1900-й. Легенда о пианисте - Алессандро Барикко 4 стр.


Прислонившись к стене на палубе третьего класса, Девятисотый смотрел, как он спускается, в белом костюме и с чемоданами из светлой кожи. И, я помню, он сказал только:

«И джаз тоже в задницу».

Ливерпуль Нью-Йорк Ливерпуль Рио-де-Жанейро Бостон Корк Лиссабон Сантьяго (Чили) Рио-де-Жанейро Антилья Нью-Йорк Ливерпуль Бостон Ливерпуль Гамбург Нью-Йорк Гамбург Нью-Йорк Генуя Флорида Рио-де-Жанейро Флорида Нью-Йорк Генуя Лиссабон Рио-де-Жанейро Ливерпуль Рио-де-Жанейро Ливерпуль Нью-Йорк Корк Шербург Ванкувер Шербург Корк Бостон Ливерпуль Рио-де-Жанейро Нью-Йорк Ливерпуль Сантьяго (Чили) Нью-Йорк Ливерпуль открытый Океан. И там, в этой точке, падает картина.

Меня всегда поражала эта история с картинами. Они висят себе годами, а потом, без всякой причины, без причины, повторяю, хлоп , и они летят на пол. Они висят себе на гвозде, никто к ним не прикасается, но вдруг, в какой-то момент – хлоп , и они падают как камни. В полной тишине, полной неподвижности, ни одна муха не пролетает, а они хлоп. Без всякой причины. Почему именно в этот момент? Неизвестно. Хлоп. Что такое происходит с гвоздем, когда он решает, что не может больше? Неужели и у него, бедняги, есть душа? Неужели он принимает решения?

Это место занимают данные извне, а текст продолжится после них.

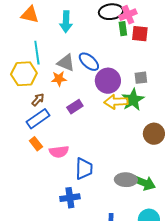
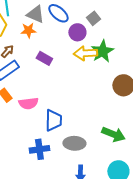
gray square: (141, 78) -> (93, 18), moved, turned -32
purple circle: (108, 81) -> (77, 32), size x0.7
purple rectangle: (75, 107) -> (44, 58), turned 63
gray ellipse: (126, 180) -> (74, 143), moved

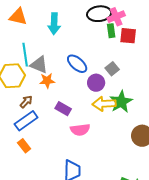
gray triangle: (35, 14) -> (39, 65), moved
pink semicircle: (28, 103) -> (80, 130), moved

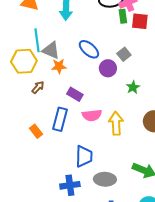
green star: (121, 102) -> (133, 87), size x0.6
yellow arrow: (104, 104) -> (116, 123), moved, turned 90
blue rectangle: (26, 121) -> (60, 119), moved, turned -40

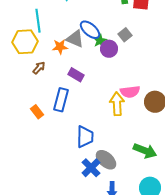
gray triangle: (51, 50) -> (75, 39), moved
green star: (133, 87) -> (100, 41), moved
pink semicircle: (92, 115) -> (130, 92), moved
gray ellipse: (105, 179) -> (106, 160), turned 40
blue cross: (70, 185) -> (91, 168), moved, turned -36

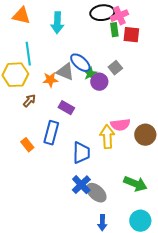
blue trapezoid: (85, 137) -> (81, 153), moved
blue cross: (91, 168) -> (81, 185), moved

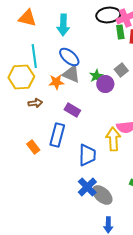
blue ellipse: (80, 63) -> (69, 57), moved
brown arrow: (29, 101) -> (35, 103), turned 40

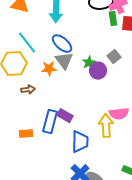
cyan line: (34, 56) -> (27, 43), turned -30
gray triangle: (71, 74) -> (64, 61), turned 30
purple rectangle: (72, 110) -> (65, 116), moved
orange rectangle: (33, 147) -> (26, 134), turned -56

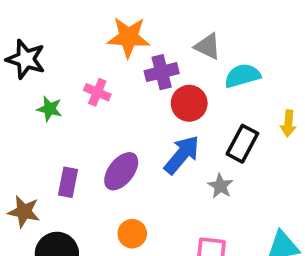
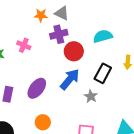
orange star: (129, 37) -> (41, 15), size x0.6
gray triangle: (208, 46) -> (62, 13), moved

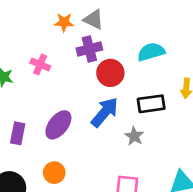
black rectangle: (103, 73) -> (151, 104), turned 54
orange circle: (43, 122) -> (54, 173), moved

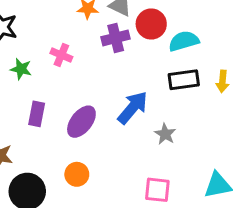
red circle: (110, 73) -> (151, 24), moved
black rectangle: (151, 104) -> (184, 80), moved
purple rectangle: (18, 133) -> (37, 114), moved

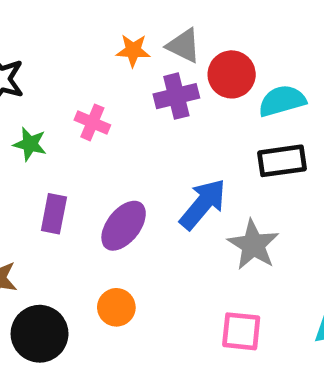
gray star: (165, 134) -> (253, 245), size x1.5

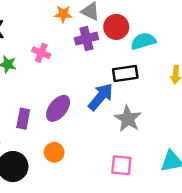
black rectangle: (282, 161) -> (125, 73), moved
purple rectangle: (54, 214) -> (23, 119), moved

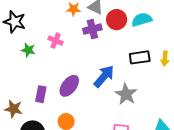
cyan semicircle: (143, 41) -> (142, 20), moved
black rectangle: (125, 73) -> (140, 57), moved

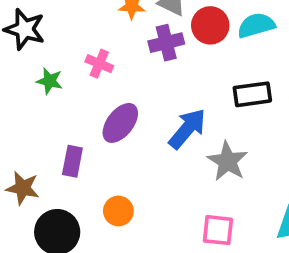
purple ellipse: (69, 86) -> (120, 123), moved

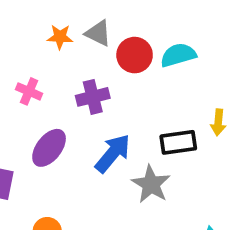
purple cross: (166, 43) -> (93, 97), moved
black rectangle: (252, 94) -> (178, 142), moved

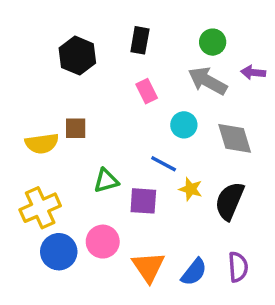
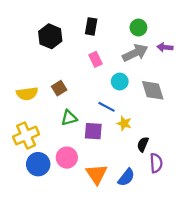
gray arrow: (208, 81) -> (135, 53), turned 125
brown square: (76, 128) -> (59, 88), moved, turned -32
black semicircle: (230, 201) -> (143, 144), moved, size x0.6
purple semicircle: (238, 267) -> (156, 163), moved

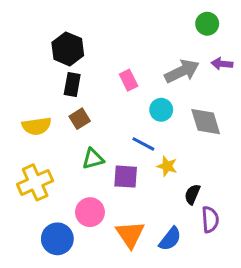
black rectangle: (91, 26) -> (72, 85), moved
green circle: (138, 28) -> (207, 24), moved
blue circle: (38, 164) -> (57, 239), moved

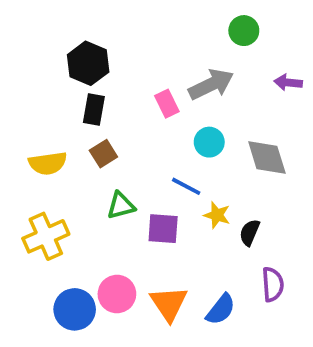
green circle: (207, 24) -> (244, 31), moved
gray arrow: (182, 71) -> (211, 84), moved
black semicircle: (192, 194) -> (250, 232), moved
pink circle: (90, 212) -> (117, 294), moved

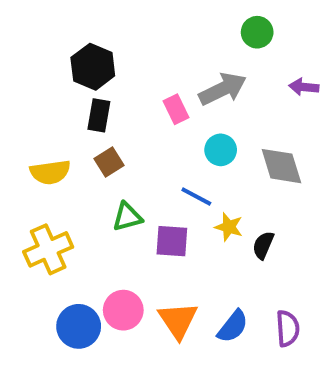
purple semicircle: (273, 284) -> (288, 328), moved

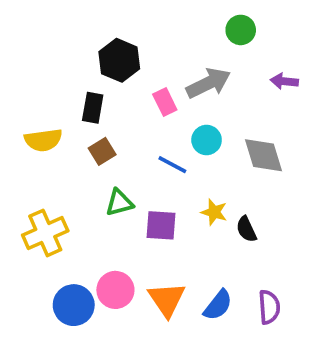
black hexagon: (93, 67) -> (119, 60), moved
yellow semicircle: (50, 172) -> (43, 140), moved
blue line: (196, 197) -> (172, 165), moved
black semicircle: (263, 245) -> (246, 229), turned -48

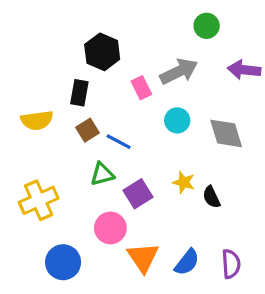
purple arrow: (284, 81) -> (244, 70), size x1.4
blue line: (172, 165) -> (119, 142), moved
purple square: (161, 225) -> (138, 194), turned -36
pink circle: (115, 290) -> (110, 228), moved

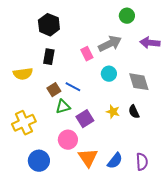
black hexagon: (102, 52) -> (49, 25), moved
brown square: (88, 130) -> (54, 90), moved
black semicircle: (211, 197) -> (134, 112), moved

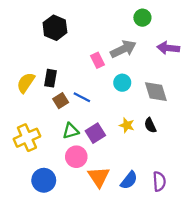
black rectangle: (49, 57) -> (50, 78), moved
yellow semicircle: (23, 74) -> (26, 83), turned 132
green triangle: (63, 107) -> (71, 131), moved

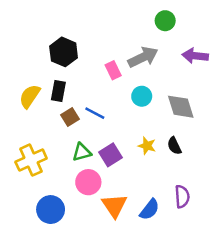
black hexagon: (55, 28) -> (64, 52), moved
purple semicircle: (159, 181) -> (182, 197), moved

Они долго это обсуждали с картиной, они не решались на это, они говорили об этом все вечера напролет, и так – в течение многих лет, потом определились с датой, с часом, минутой, секундой, и вот пожалуйста – хлоп. Или они знали обо всем заранее, с самого начала, эти двое, все уже запланировали, – смотри, я ослаблю веревку через семь лет, у меня это получится, хорошо, тогда договорились на 13 мая, хорошо, около шести, давай без четверти шесть, о’кей, ну тогда спокойной ночи, – спокойной. Через семь лет, 13 мая, без четверти шесть: хлоп. Ничего не понятно. Это из тех вещей, о которых лучше не думать, иначе сойдешь с ума. Когда падает картина. Когда ты просыпаешься однажды утром и понимаешь, что больше не любишь ее. Когда открываешь газету и читаешь, что началась война. Когда видишь поезд и думаешь: я должен уехать отсюда. Когда смотришься в зеркало и понимаешь, что состарился. Когда, посреди Океана, Тысяча девятисотый поднимает взгляд от тарелки и говорит мне: «Через три дня, в Нью-Йорке, я сойду с этого корабля».

Я остолбенел.

Хлоп.

У картины-то ничего нельзя спросить. А у Девятисотого – можно. Я помолчал минуту, потом начал пытать его, я хотел понять почему – должна же быть этому причина: человек не может прожить на корабле тридцать два года, а потом вдруг однажды сойти с него как ни в чем не бывало, даже не объяснив ничего своему лучшему другу, не сказав ему ни слова.

«Я должен увидеть там кое-что», – сказал он мне.

«Что?»

Он не хотел говорить, – потом-то я понял почему, – потом, – когда он в конце концов сказал, а сказал он вот что:

«Море».

«Море?»

«Море».

Посудите сами. Можно было вообразить все что угодно, только не это. Я не мог в это поверить, он умел это – поражать. Я не хотел в это верить. Это был величайший розыгрыш века.

«Да ты уже тридцать два года его видишь, это море, Девятисотый».

«Отсюда. А я хочу увидеть оттуда. Это не одно и то же».

О боже. Мне показалось, что я разговариваю с ребенком.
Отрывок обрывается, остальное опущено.